Beer knew that there were good and bad ways in which the relationship between a whole and a metasystem could work. If education is seen to be a "whole", then the metasystem has to mop up things like uncertainties over teacher and student "performance": it invents categories and metrics to measure teaching and learning. It even ties some of these metrics to the pay or job security of teachers. More recently it deploys technologies to reinforce these metrics. What happens? "explosive complexification".

Why do these uncertainties arise in the first place? What is it about the whole which invites pathological metasystemic regulation? There's a simple answer to this. It is the hierarchical structures of organisation which education adopts. These structures themselves are very poor at mopping up their own uncertainty: hierarchies attenuate complexity from their bottom to their top, and from the environment to each individual. The only mechanism they have for managing uncertainty is authoritarianism, and this eventually leads to collapse.

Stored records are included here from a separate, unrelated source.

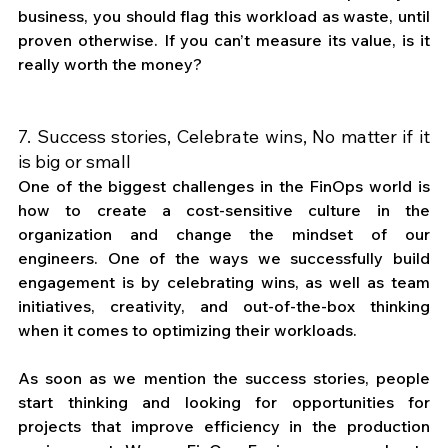
business, you should flag this workload as waste, until 
proven otherwise. If you can’t measure its value, is it 
really worth the money? 
7. Success stories, Celebrate wins, No matter if it 
is big or small
One of the biggest challenges in the FinOps world is 
how to create a cost-sensitive culture in the 
organization and change the mindset of our 
engineers. One of the ways we successfully build 
engagement is by celebrating wins, as well as team 
initiatives, creativity, and out-of-the-box thinking 
when it comes to optimizing their workloads.
As soon as we mention the success stories, people 
start thinking and looking for opportunities for 
projects that improve efficiency in the production 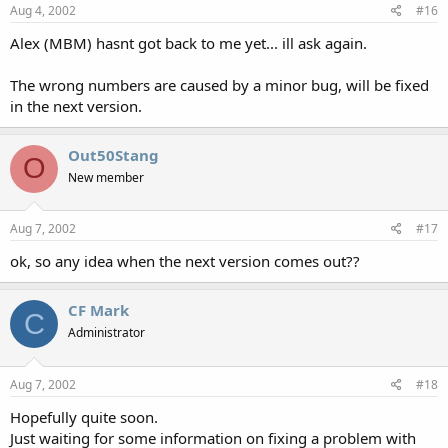
Aug 4, 2002
#16
Alex (MBM) hasnt got back to me yet... ill ask again.
The wrong numbers are caused by a minor bug, will be fixed
in the next version.
Out50Stang
O
New member
Aug 7, 2002
#17
ok, so any idea when the next version comes out??
CF Mark
C
Administrator
Aug 7, 2002
#18
Hopefully quite soon.
Just waiting for some information on fixing a problem with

What is required are forms of organisation which manage their uncertainty effectively. In education, the most effective way any individual - whether teacher or learner - can manage their uncertainty is to talk to others: "What do you think?" The best form of educational organisation is one which creates the conditions for conversation. Here, Beer's holism suggests that the way to do this is to disrupt the metasystems of each individual. This is really what he attempted with his Syntegration technique. It's what Von Foerster articulated when he spoke about education's role in learning to ask "legitimate questions", or questions to which nobody knows the answer:

  1. “Education is neither a right nor a privilege: it is a necessity.” 
  1. “Education is learning to ask legitimate questions.” 

A society who has made these two discoveries will ultimately be able to discover the third and most utopian one:
  1. “A is better off when B is better off.” (Von Foerster, Understanding Understanding, p209)
Understanding how Von Foerster gets from 2 to 3 is core to appreciating the power of Beer's Critical Holism.